_WHAT YOU ARE ASKED TO DO:_
Across the material that follows, tally each line in which "Consent" occurs, and state the total alone.
━━ SUPPLIED DATA ━━
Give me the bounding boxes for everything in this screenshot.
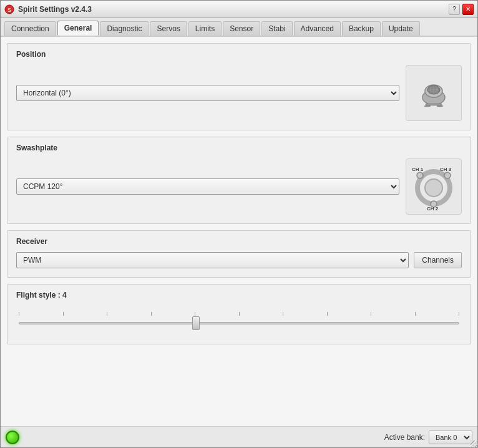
flight-style-section: Flight style : 4 xyxy=(7,284,471,344)
tick-0 xyxy=(19,312,19,316)
status-led xyxy=(6,431,19,444)
position-section: Position Horizontal (0°) Vertical (90°) … xyxy=(7,43,471,130)
tick-7 xyxy=(327,312,328,316)
title-bar: S Spirit Settings v2.4.3 ? ✕ xyxy=(1,1,477,18)
main-window: S Spirit Settings v2.4.3 ? ✕ Connection … xyxy=(0,0,478,448)
swashplate-dropdown[interactable]: CCPM 120° CCPM 140° CCPM 90° Mechanical xyxy=(16,178,399,195)
tick-2 xyxy=(107,312,107,316)
tab-stabi[interactable]: Stabi xyxy=(261,21,292,36)
svg-rect-9 xyxy=(426,104,442,105)
position-image xyxy=(406,65,462,121)
active-bank-label: Active bank: xyxy=(384,433,425,442)
tick-6 xyxy=(283,312,283,316)
position-dropdown[interactable]: Horizontal (0°) Vertical (90°) Inverted … xyxy=(16,85,399,101)
swashplate-title: Swashplate xyxy=(16,144,462,152)
tab-limits[interactable]: Limits xyxy=(188,21,222,36)
svg-point-13 xyxy=(425,179,442,197)
svg-rect-11 xyxy=(437,105,443,107)
tick-9 xyxy=(415,312,416,316)
flight-style-label: Flight style : 4 xyxy=(16,291,462,299)
tick-1 xyxy=(63,312,64,316)
tab-backup[interactable]: Backup xyxy=(342,21,381,36)
svg-text:S: S xyxy=(7,7,11,13)
app-icon: S xyxy=(4,4,14,14)
position-title: Position xyxy=(16,50,462,59)
receiver-dropdown[interactable]: PWM PPM S-BUS DSM2 DSMX xyxy=(16,252,409,268)
tab-advanced[interactable]: Advanced xyxy=(294,21,341,36)
svg-text:CH 3: CH 3 xyxy=(440,167,452,172)
tab-general[interactable]: General xyxy=(57,21,99,36)
tab-diagnostic[interactable]: Diagnostic xyxy=(100,21,149,36)
resize-grip xyxy=(471,441,478,448)
help-button[interactable]: ? xyxy=(449,4,460,15)
main-content: Position Horizontal (0°) Vertical (90°) … xyxy=(1,37,477,426)
tab-servos[interactable]: Servos xyxy=(150,21,187,36)
tick-8 xyxy=(371,312,371,316)
tick-10 xyxy=(459,312,459,316)
svg-point-15 xyxy=(444,172,451,178)
svg-point-14 xyxy=(417,172,423,178)
tick-4 xyxy=(195,312,195,316)
svg-text:CH 2: CH 2 xyxy=(427,206,439,212)
window-title: Spirit Settings v2.4.3 xyxy=(18,5,92,14)
receiver-section: Receiver PWM PPM S-BUS DSM2 DSMX Channel… xyxy=(7,230,471,278)
tab-connection[interactable]: Connection xyxy=(4,21,56,36)
channels-button[interactable]: Channels xyxy=(414,252,462,268)
slider-container xyxy=(16,312,462,331)
tab-sensor[interactable]: Sensor xyxy=(223,21,260,36)
svg-rect-10 xyxy=(424,105,431,107)
tab-update[interactable]: Update xyxy=(382,21,420,36)
svg-text:CH 1: CH 1 xyxy=(412,167,424,172)
bank-select[interactable]: Bank 0 Bank 1 Bank 2 Bank 3 xyxy=(429,431,472,444)
receiver-title: Receiver xyxy=(16,237,462,246)
close-button[interactable]: ✕ xyxy=(462,4,474,15)
swashplate-image: CH 1 CH 3 CH 2 xyxy=(406,158,462,215)
status-bar: Active bank: Bank 0 Bank 1 Bank 2 Bank 3 xyxy=(1,426,477,447)
tab-bar: Connection General Diagnostic Servos Lim… xyxy=(1,18,477,37)
swashplate-section: Swashplate CCPM 120° CCPM 140° CCPM 90° … xyxy=(7,137,471,224)
flight-style-slider[interactable] xyxy=(19,317,459,329)
tick-5 xyxy=(239,312,240,316)
tick-3 xyxy=(151,312,152,316)
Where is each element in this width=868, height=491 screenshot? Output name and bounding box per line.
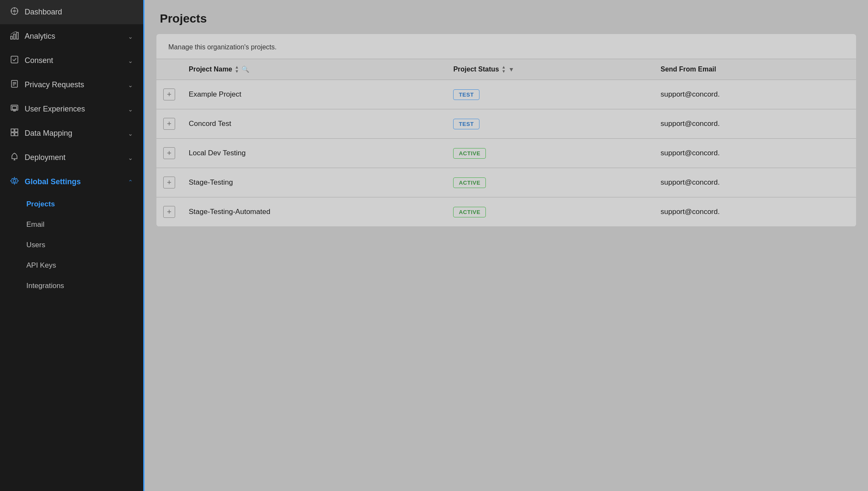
chevron-down-icon: ⌄ (128, 154, 133, 161)
expand-button[interactable]: + (163, 206, 175, 218)
send-from-email-cell: support@concord. (654, 80, 856, 109)
main-content: Projects Manage this organization's proj… (145, 0, 868, 491)
sidebar-item-label: Consent (25, 56, 125, 65)
column-project-name-label: Project Name (189, 66, 232, 73)
project-name-cell: Local Dev Testing (182, 139, 446, 168)
expand-button[interactable]: + (163, 88, 175, 100)
data-mapping-icon (10, 128, 19, 139)
status-badge: TEST (453, 89, 479, 100)
sidebar-item-data-mapping[interactable]: Data Mapping ⌄ (0, 121, 143, 146)
gear-icon (10, 177, 19, 187)
table-body: +Example ProjectTESTsupport@concord.+Con… (156, 80, 856, 227)
sidebar-item-label: Analytics (25, 32, 125, 41)
expand-button[interactable]: + (163, 177, 175, 188)
sidebar-item-global-settings[interactable]: Global Settings ⌃ (0, 170, 143, 194)
project-status-cell: ACTIVE (446, 197, 654, 227)
sort-icon[interactable]: ▲▼ (502, 65, 506, 74)
svg-rect-9 (11, 56, 18, 63)
status-badge: ACTIVE (453, 177, 486, 188)
project-name-cell: Stage-Testing (182, 168, 446, 197)
status-badge: TEST (453, 119, 479, 129)
chevron-down-icon: ⌄ (128, 106, 133, 113)
send-from-email-cell: support@concord. (654, 197, 856, 227)
table-row: +Stage-Testing-AutomatedACTIVEsupport@co… (156, 197, 856, 227)
column-project-status: Project Status ▲▼ ▼ (446, 59, 654, 80)
page-title: Projects (160, 12, 853, 26)
table-row: +Example ProjectTESTsupport@concord. (156, 80, 856, 109)
sidebar-item-dashboard[interactable]: Dashboard (0, 0, 143, 24)
sidebar-sub-item-email[interactable]: Email (0, 214, 143, 235)
sidebar-sub-item-api-keys[interactable]: API Keys (0, 255, 143, 276)
svg-rect-6 (11, 36, 12, 39)
sidebar-sub-item-label: Integrations (26, 282, 64, 290)
column-send-from-email-label: Send From Email (661, 66, 716, 73)
projects-table-wrapper: Project Name ▲▼ 🔍 Project Status ▲▼ ▼ (156, 59, 856, 226)
project-name-cell: Example Project (182, 80, 446, 109)
sidebar-item-label: Deployment (25, 153, 125, 162)
chevron-down-icon: ⌄ (128, 33, 133, 40)
send-from-email-cell: support@concord. (654, 168, 856, 197)
svg-point-23 (13, 180, 16, 182)
projects-table: Project Name ▲▼ 🔍 Project Status ▲▼ ▼ (156, 59, 856, 226)
table-row: +Concord TestTESTsupport@concord. (156, 109, 856, 139)
svg-point-1 (14, 10, 15, 12)
column-send-from-email: Send From Email (654, 59, 856, 80)
dashboard-icon (10, 7, 19, 17)
sidebar-item-privacy-requests[interactable]: Privacy Requests ⌄ (0, 73, 143, 97)
expand-cell: + (156, 80, 182, 109)
column-expand (156, 59, 182, 80)
svg-rect-17 (11, 129, 14, 132)
privacy-requests-icon (10, 80, 19, 90)
page-header: Projects (145, 0, 868, 34)
table-row: +Stage-TestingACTIVEsupport@concord. (156, 168, 856, 197)
expand-cell: + (156, 139, 182, 168)
sidebar-item-label: Global Settings (25, 177, 125, 186)
projects-card: Manage this organization's projects. Pro… (156, 34, 856, 226)
sidebar-item-user-experiences[interactable]: User Experiences ⌄ (0, 97, 143, 121)
sidebar-item-analytics[interactable]: Analytics ⌄ (0, 24, 143, 49)
status-badge: ACTIVE (453, 148, 486, 159)
svg-rect-7 (14, 34, 15, 39)
svg-rect-20 (15, 133, 18, 136)
sidebar-sub-item-label: Email (26, 220, 45, 229)
sidebar-item-deployment[interactable]: Deployment ⌄ (0, 146, 143, 170)
sidebar-sub-item-label: Users (26, 241, 45, 249)
chevron-down-icon: ⌄ (128, 57, 133, 64)
card-description: Manage this organization's projects. (156, 34, 856, 59)
project-status-cell: ACTIVE (446, 139, 654, 168)
sort-icon[interactable]: ▲▼ (235, 65, 239, 74)
sidebar-sub-item-projects[interactable]: Projects (0, 194, 143, 214)
table-header-row: Project Name ▲▼ 🔍 Project Status ▲▼ ▼ (156, 59, 856, 80)
send-from-email-cell: support@concord. (654, 109, 856, 139)
sidebar-sub-item-integrations[interactable]: Integrations (0, 276, 143, 296)
sidebar-item-label: Data Mapping (25, 129, 125, 138)
expand-cell: + (156, 197, 182, 227)
deployment-icon (10, 152, 19, 163)
project-name-cell: Stage-Testing-Automated (182, 197, 446, 227)
expand-cell: + (156, 168, 182, 197)
send-from-email-cell: support@concord. (654, 139, 856, 168)
user-experiences-icon (10, 104, 19, 114)
sidebar-sub-item-users[interactable]: Users (0, 235, 143, 255)
svg-rect-19 (11, 133, 14, 136)
project-status-cell: ACTIVE (446, 168, 654, 197)
expand-cell: + (156, 109, 182, 139)
sidebar-sub-item-label: API Keys (26, 261, 56, 270)
search-icon[interactable]: 🔍 (241, 66, 250, 73)
chevron-up-icon: ⌃ (128, 179, 133, 186)
sidebar-item-label: Privacy Requests (25, 80, 125, 89)
expand-button[interactable]: + (163, 118, 175, 130)
chevron-down-icon: ⌄ (128, 130, 133, 137)
expand-button[interactable]: + (163, 147, 175, 159)
analytics-icon (10, 31, 19, 42)
column-project-name: Project Name ▲▼ 🔍 (182, 59, 446, 80)
svg-rect-18 (15, 129, 18, 132)
status-badge: ACTIVE (453, 207, 486, 217)
sidebar-sub-item-label: Projects (26, 200, 55, 208)
filter-icon[interactable]: ▼ (508, 66, 514, 73)
sidebar-item-label: User Experiences (25, 105, 125, 114)
svg-rect-15 (12, 106, 17, 109)
sidebar: Dashboard Analytics ⌄ Consent ⌄ (0, 0, 145, 491)
sidebar-item-consent[interactable]: Consent ⌄ (0, 49, 143, 73)
table-row: +Local Dev TestingACTIVEsupport@concord. (156, 139, 856, 168)
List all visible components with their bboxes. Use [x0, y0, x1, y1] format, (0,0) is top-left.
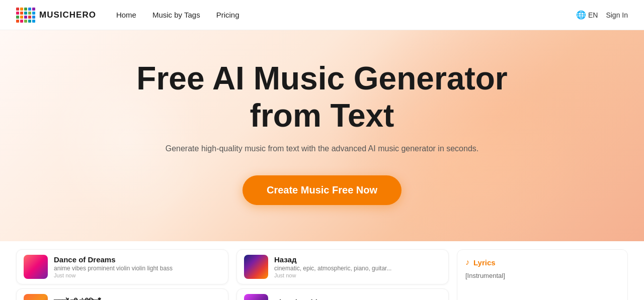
card-time: Just now [274, 272, 441, 278]
music-card-dance-of-dreams[interactable]: Dance of Dreams anime vibes prominent vi… [16, 249, 228, 284]
thumb-image [24, 255, 48, 279]
nav-right: 🌐 EN Sign In [576, 10, 628, 20]
hero-subtitle: Generate high-quality music from text wi… [166, 144, 479, 153]
card-info: सपनों की रंगीनियाँ melodic pop dreamy [54, 297, 221, 300]
music-card-nazad[interactable]: Назад cinematic, epic, atmospheric, pian… [236, 249, 449, 284]
thumb-image [24, 294, 48, 300]
card-info: Electric Whispers 140bpm hypnotic raw te… [274, 298, 441, 301]
lyrics-body: [Instrumental] [465, 272, 619, 279]
hero-title: Free AI Music Generator from Text [136, 60, 507, 134]
music-card-electric-whispers[interactable]: Electric Whispers 140bpm hypnotic raw te… [236, 288, 449, 300]
sign-in-button[interactable]: Sign In [606, 11, 628, 19]
card-tags: anime vibes prominent violin violin ligh… [54, 265, 221, 272]
lyrics-title: Lyrics [473, 258, 496, 267]
cards-column-right: Назад cinematic, epic, atmospheric, pian… [236, 249, 449, 300]
card-info: Dance of Dreams anime vibes prominent vi… [54, 255, 221, 278]
hero-section: Free AI Music Generator from Text Genera… [0, 30, 644, 241]
navbar: MUSICHERO Home Music by Tags Pricing 🌐 E… [0, 0, 644, 30]
logo-icon [16, 8, 35, 23]
nav-links: Home Music by Tags Pricing [116, 11, 239, 19]
language-selector[interactable]: 🌐 EN [576, 10, 598, 20]
thumb-image [244, 255, 268, 279]
card-info: Назад cinematic, epic, atmospheric, pian… [274, 255, 441, 278]
music-card-sapno[interactable]: सपनों की रंगीनियाँ melodic pop dreamy [16, 288, 228, 300]
card-title: Dance of Dreams [54, 255, 221, 264]
brand-name: MUSICHERO [39, 10, 96, 20]
globe-icon: 🌐 [576, 10, 586, 20]
hero-content: Free AI Music Generator from Text Genera… [0, 30, 644, 205]
card-title: Electric Whispers [274, 298, 441, 301]
lyrics-panel: ♪ Lyrics [Instrumental] [457, 249, 628, 300]
nav-music-by-tags[interactable]: Music by Tags [152, 11, 200, 19]
card-thumbnail [24, 294, 48, 300]
card-title: Назад [274, 255, 441, 264]
nav-pricing[interactable]: Pricing [216, 11, 239, 19]
card-thumbnail [24, 255, 48, 279]
card-tags: cinematic, epic, atmospheric, piano, gui… [274, 265, 441, 272]
card-title: सपनों की रंगीनियाँ [54, 297, 221, 300]
lang-label: EN [588, 11, 598, 19]
card-thumbnail [244, 294, 268, 300]
thumb-image [244, 294, 268, 300]
card-thumbnail [244, 255, 268, 279]
lyrics-icon: ♪ [465, 258, 469, 267]
cards-section: Dance of Dreams anime vibes prominent vi… [0, 241, 644, 300]
nav-home[interactable]: Home [116, 11, 136, 19]
lyrics-header: ♪ Lyrics [465, 258, 619, 267]
logo[interactable]: MUSICHERO [16, 8, 96, 23]
cards-column-left: Dance of Dreams anime vibes prominent vi… [16, 249, 228, 300]
card-time: Just now [54, 272, 221, 278]
create-music-button[interactable]: Create Music Free Now [243, 175, 401, 205]
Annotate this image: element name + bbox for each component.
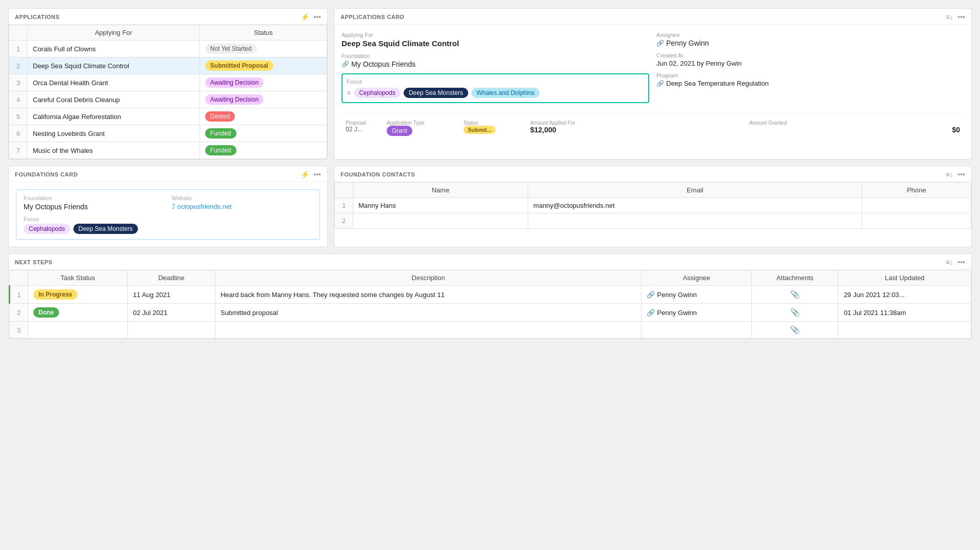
━━━
_TASK RESULT:_
3